I don't think you have done your homework on this question. In all everyday chemistry pure carbon burns in one of two simple reactions. We could represent the first as:
2C + O2 --> 2CO
That shows two carbon atoms combining with one molecule of oxygen to give two molecules of carbon monoxide. This is the main reaction we get when there is not a lot of extra oxygen available. If there is plenty of oxygen then we expect most of the burning to take the form of a second reaction:
C + O2 --> CO2
There we get a single carbon having a whole oxygen molecule to itself, reacting to give a molecule of carbon dioxide.
Commonly that second reaction happens in two steps:
2C + 2O2 --> 2CO + O2 --> 2CO2
First one reaction produces carbon monoxide that then reacts with more oxygen, producing the carbon dioxide. That is what we sometimes see when a charcoal fire glows where the carbon reacts with the air, producing carbon monoxide, which then drifts over the coals, reacting with more oxygen in eerie blue flames that produce carbon dioxide.
Hydrogen has nothing to do with either of those reactions as shown. If any hydrogen is present, then it will react independently with the oxygen, giving water. That is all. If we are burning a hydrocarbon, such as naphthalene, in plenty of oxygen, then we get something like:
C10H8 + 12O2 --> 10CO2 + 4H2O
The water is not so much a by-product as just a product -- it just happens to be the stuff you get when you burn hydrogen in oxygen...
The term "by-product" does not have much meaning in chemistry as such, though it might be of interest to a chemical engineer.

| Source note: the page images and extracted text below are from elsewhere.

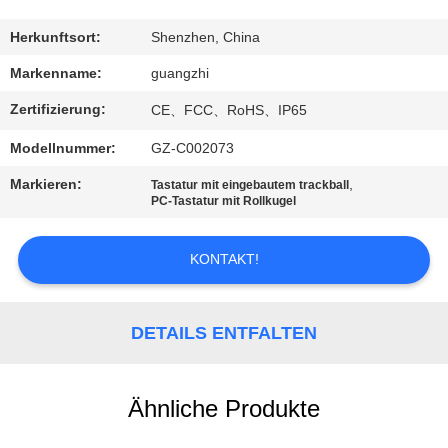
TRETEN
Herkunftsort:
Shenzhen, China
SIE
Markenname:
guangzhi
MIT
Zertifizierung:
CE、FCC、RoHS、IP65
UNS
Modellnummer:
GZ-C002073
IN
Markieren:
,
Tastatur mit eingebautem trackball
VERBINDUNG
PC-Tastatur mit Rollkugel
FORDERN
KONTAKT!
SIE
EIN
DETAILS ENTFALTEN
ZITAT
Ähnliche Produkte
SITEMAP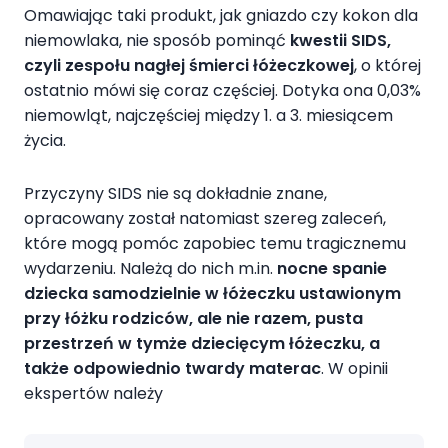
Omawiając taki produkt, jak gniazdo czy kokon dla
niemowlaka, nie sposób pominąć
kwestii SIDS,
czyli zespołu nagłej śmierci łóżeczkowej
, o której
ostatnio mówi się coraz częściej. Dotyka ona 0,03%
niemowląt, najczęściej między 1. a 3. miesiącem
życia.
Przyczyny SIDS nie są dokładnie znane,
opracowany został natomiast szereg zaleceń,
które mogą pomóc zapobiec temu tragicznemu
wydarzeniu. Należą do nich m.in.
nocne spanie
dziecka samodzielnie w łóżeczku ustawionym
przy łóżku rodziców, ale nie razem, pusta
przestrzeń w tymże dziecięcym łóżeczku, a
także odpowiednio twardy materac
. W opinii
ekspertów należy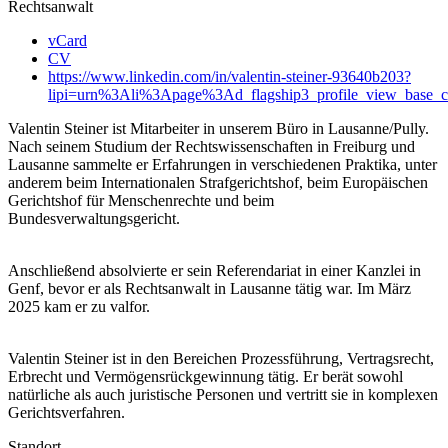
Rechtsanwalt
vCard
CV
https://www.linkedin.com/in/valentin-steiner-93640b203?
lipi=urn%3Ali%3Apage%3Ad_flagship3_profile_view_ba
Valentin Steiner ist Mitarbeiter in unserem Büro in Lausanne/Pully.
Nach seinem Studium der Rechtswissenschaften in Freiburg und
Lausanne sammelte er Erfahrungen in verschiedenen Praktika, unter
anderem beim Internationalen Strafgerichtshof, beim Europäischen
Gerichtshof für Menschenrechte und beim
Bundesverwaltungsgericht.
Anschließend absolvierte er sein Referendariat in einer Kanzlei in
Genf, bevor er als Rechtsanwalt in Lausanne tätig war. Im März
2025 kam er zu valfor.
Valentin Steiner ist in den Bereichen Prozessführung, Vertragsrecht,
Erbrecht und Vermögensrückgewinnung tätig. Er berät sowohl
natürliche als auch juristische Personen und vertritt sie in komplexen
Gerichtsverfahren.
Standort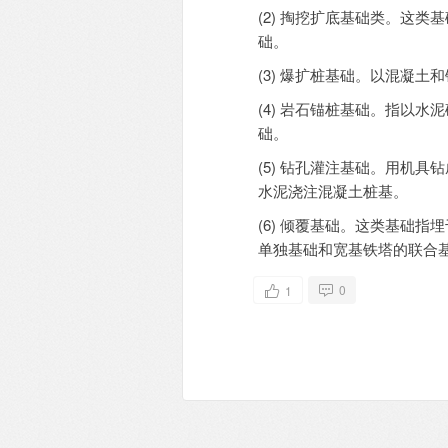
(2) 掏挖扩底基础类。这
础。
(3) 爆扩桩基础。以混凝
(4) 岩石锚桩基础。指以
础。
(5) 钻孔灌注基础。用机
水泥浇注混凝土桩基。
(6) 倾覆基础。这类基础
单独基础和宽基铁塔的联合
0
1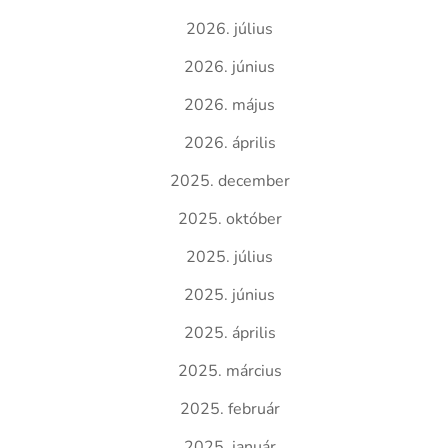
2026. július
2026. június
2026. május
2026. április
2025. december
2025. október
2025. július
2025. június
2025. április
2025. március
2025. február
2025. január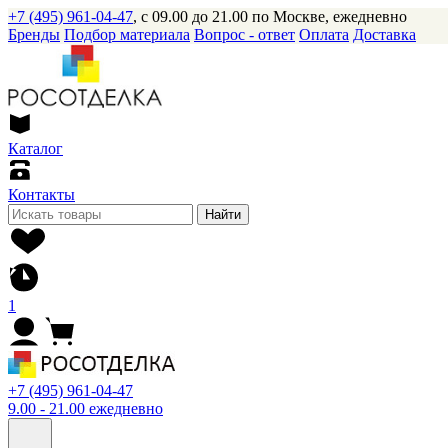
+7 (495) 961-04-47
, с 09.00 до 21.00 по Москве, ежедневно
Бренды
Подбор материала
Вопрос - ответ
Оплата
Доставка
Каталог
Контакты
Найти
1
+7 (495) 961-04-47
9.00 - 21.00 ежедневно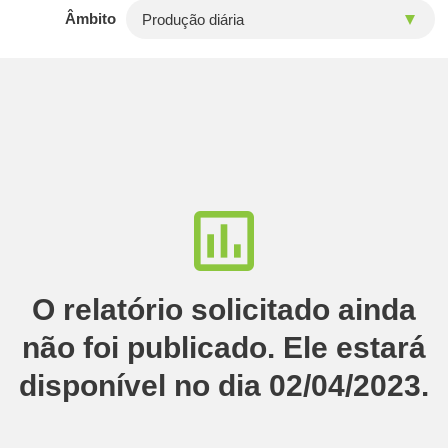
Âmbito
O relatório solicitado ainda
não foi publicado. Ele estará
disponível no dia 02/04/2023.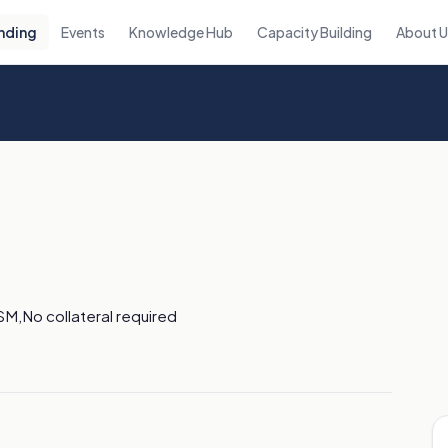
nding
Events
Knowledge Hub
Capacity Building
About 
SM,No collateral required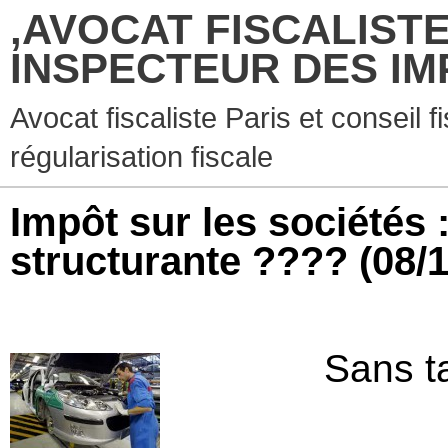
,AVOCAT FISCALISTE
INSPECTEUR DES IM
Avocat fiscaliste Paris et conseil f
régularisation fiscale
Impôt sur les sociétés 
structurante ????
(08/
Sans t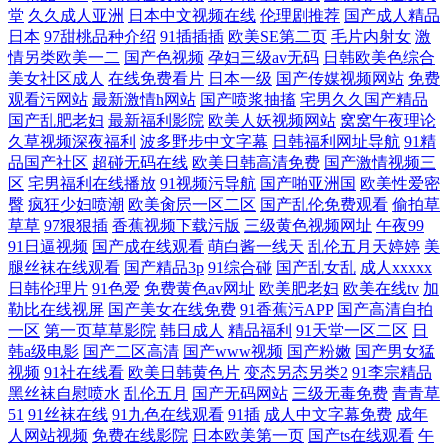
堂
久久成人亚洲
日本中文视频在线
伦理剧推荐
国产成人精品
日本
97甜桃品种介绍
91插插插
欧美SE第二页
毛片内射女
激
情另类欧美一二
国产色视频
孕妇三级av无码
日韩欧美色综合
美女社区成人
在线免费看片
日本一级
国产传媒视频网站
免费
观看污网站
最新激情h网站
国产喷浆抽搐
宅男久久国产精品
国产乱肥老妇
最新福利影院
欧美人妖视频网站
窝窝午夜理论
久草视频深夜福利
波多野步中文字幕
日韩福利网址导航
91精
品国产社区
超碰无码在线
欧美日韩高清免费
国产激情视频三
区
宅男福利在线播放
91视频污导航
国产啪亚洲国
欧美性爱密
臀
疯狂少妇喷潮
欧美肏屄一区二区
国产乱伦免费观看
偷拍草
草草
97狠狠插
香蕉视频下载污版
三级黄色视频网址
午夜99
91日逼视频
国产成在线观看
萌白酱一线天
乱伦五月天婷婷
美
腿丝袜在线观看
国产精品3p
91综合碰
国产乱女乱
成人xxxxx
日韩伦理片
91色爱
免费黄色av网址
欧美肥老妇
欧美在线tv
加
勒比在线视屏
国产美女在线免费
91香蕉污APP
国产高清自拍
一区
第一页草草影院
韩日成人
精品福利
91天堂一区二区
日
韩a级电影
国产二区高清
国产www视频
国产粉嫩
国产男女猛
视频
91社在线看
欧美日韩黄色片
变态另态另类2
91李宗精品
黑丝袜自慰喷水
乱伦五月
国产无码网站
三级无毒免费
青青草
51
91丝袜在线
91九色在线观看
91插
成人中文字幕免费
成年
人网站视频
免费在线影院
日本欧美第一页
国产ts在线观看
午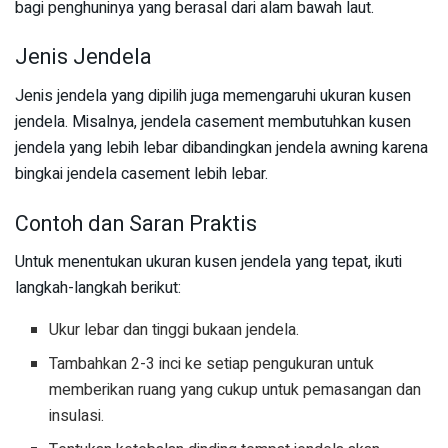
bagi penghuninya yang berasal dari alam bawah laut.
Jenis Jendela
Jenis jendela yang dipilih juga memengaruhi ukuran kusen
jendela. Misalnya, jendela casement membutuhkan kusen
jendela yang lebih lebar dibandingkan jendela awning karena
bingkai jendela casement lebih lebar.
Contoh dan Saran Praktis
Untuk menentukan ukuran kusen jendela yang tepat, ikuti
langkah-langkah berikut:
Ukur lebar dan tinggi bukaan jendela.
Tambahkan 2-3 inci ke setiap pengukuran untuk
memberikan ruang yang cukup untuk pemasangan dan
insulasi.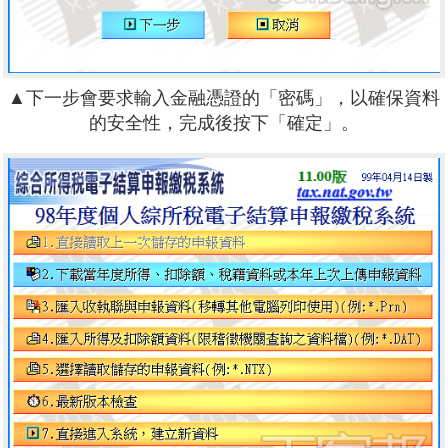
▲下一步會要求輸入金融憑證的「密碼」，以確保資料
的安全性，完成後按下「確定」。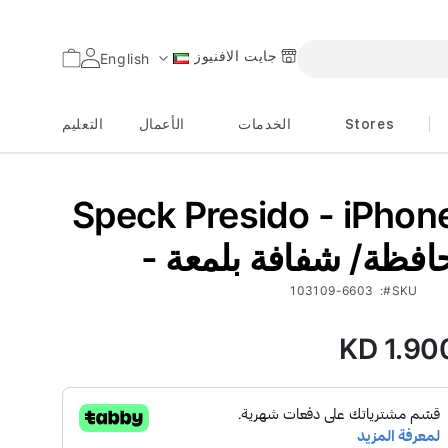
جايت الافنيوز
السلة
English
اللغة
Stores
الخدمات
الأعمال
التعليم
Speck Presido - iPhon
 حافظة/ شفافة بلمعة
103109-6603
SKU
KD 1.90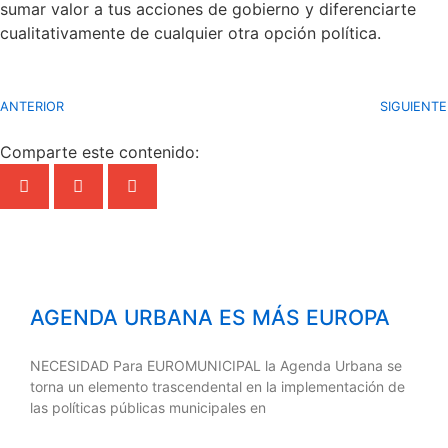
sumar valor a tus acciones de gobierno y diferenciarte
cualitativamente de cualquier otra opción política.
ANTERIOR
SIGUIENTE
Comparte este contenido:
AGENDA URBANA ES MÁS EUROPA
NECESIDAD Para EUROMUNICIPAL la Agenda Urbana se
torna un elemento trascendental en la implementación de
las políticas públicas municipales en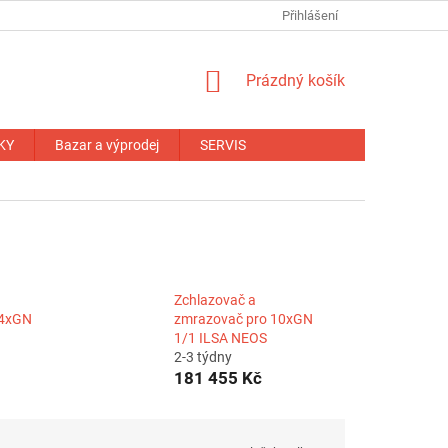
NÁHRADNÍ PLNĚNÍ
OBCHODNÍ PODMÍNKY
Přihlášení
ZÁRUČNÍ PODM
NÁKUPNÍ
Prázdný košík
KOŠÍK
KY
Bazar a výprodej
SERVIS
Zchlazovač a
14xGN
zmrazovač pro 10xGN
1/1 ILSA NEOS
2-3 týdny
181 455 Kč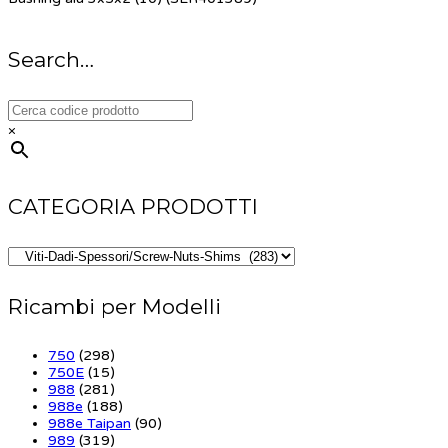
Search…
×
CATEGORIA PRODOTTI
Ricambi per Modelli
750
(298)
750E
(15)
988
(281)
988e
(188)
988e Taipan
(90)
989
(319)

As for burning carbon in the presence of oxygen... would you not prefer to rephrase that? No one mentioned burning the carbon in something else, say chlorine; then how would you burn carbon in the absence of oxygen, or at the least an oxidising agent? As the reactions that I mentioned show, the product is CO2 or CO -- By-products don't come into the matter. Whether you burn the carbon, whether diamond or graphite or methane, in a bomb, a stove or a campfire, the carbon gets oxidised to an oxide. What part of that deal puzzles you?